# Is it runnier?



## bognormike (May 10, 2005)

Having just had a fried egg sandwich for breakfast, I noticed that the Heinz ketchup from the squeezy bottle seemed thinner than when they used proper glass bottles. You used to be able to turn the bottle upside down and give it a slap on the bottom (steady! :lol: ) and you'd get a gloop of nice thick ketchup - obviously sometimes you'd get half the bottle on your egg sarnie, but that was part of the experience :roll: . Now for the sake of convenience we get runny ketchup  

a change for the worse, or am I being a sad old .....?


----------



## motormouth (Jul 3, 2010)

I suppose you have also noticed that the chocolate on your Kit Kats has got thinner.

And yes, you are a bit of a sad old ***, especially after your suggestion about my pooch. :evil:


----------



## Grizzly (May 9, 2005)

My goodness Mike ! In this modern world a manufacturer can't afford to produce anything that would require thought or effort from his customer.
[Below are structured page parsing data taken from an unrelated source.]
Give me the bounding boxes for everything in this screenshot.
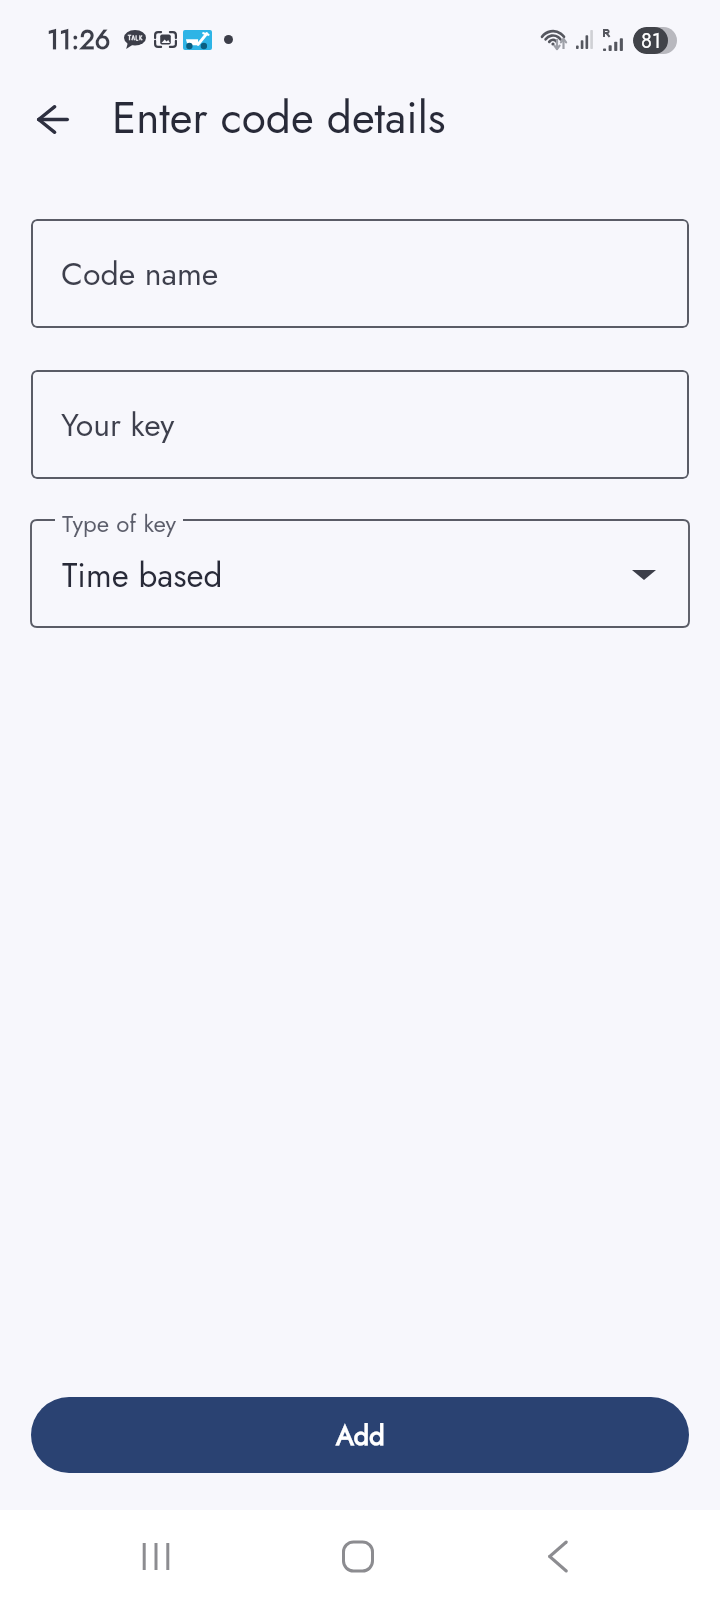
staticText: Time based <box>62 552 223 600</box>
button[interactable]: Code name <box>31 219 689 328</box>
button[interactable]: Home <box>318 1510 398 1600</box>
staticText: 81 <box>641 27 661 54</box>
staticText: Type of key <box>62 506 177 541</box>
staticText: Your key <box>61 402 175 448</box>
button[interactable]: Your key <box>31 370 689 479</box>
button[interactable]: Add <box>31 1397 689 1473</box>
staticText: Add <box>336 1416 385 1455</box>
button[interactable]: Recents <box>116 1510 196 1600</box>
button[interactable]: Back <box>22 95 78 151</box>
other: Expand <box>632 570 656 584</box>
staticText: Enter code details <box>112 86 446 150</box>
staticText: Code name <box>61 251 219 297</box>
staticText: 11:26 <box>47 20 111 59</box>
button[interactable]: Back <box>519 1510 599 1600</box>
After all, we go to the gym for our exercise not get it slapping the bottom of a sauce bottle.

Besides, think of how much they might get sued for if a dollop of sauce flew out of the bottle and stained the customer's nice new clothes.

(You'll probably find also that the percentage of water in the new sauce is much higher = cheaper sauce for same price !)

Cynic ? Moi ?

G


----------



## Zebedee (Oct 3, 2007)

The only thing that hasn't gone thinner recently is me! 8O

I do wonder if part (_note the honesty - I did say "part"_ :wink: ) of the reason is all the additives they put in food these days to make crap look and taste good!

Can I join your cynics' club Grizz?

Dave


----------



## bognormike (May 10, 2005)

perhaps there's room for a new club then, COG's ?


----------



## Grizzly (May 9, 2005)

bognormike said:


> perhaps there's room for a new club then, COG's ?


Cynics of the World, Unite !

You have everything to lose, and someone will probably nick your chains as well !

G


----------



## Hezbez (Feb 7, 2009)

bognormike said:


> Having just had a fried egg sandwich for breakfast.....?


Lucky you - I've just had an apple for breakfast.


----------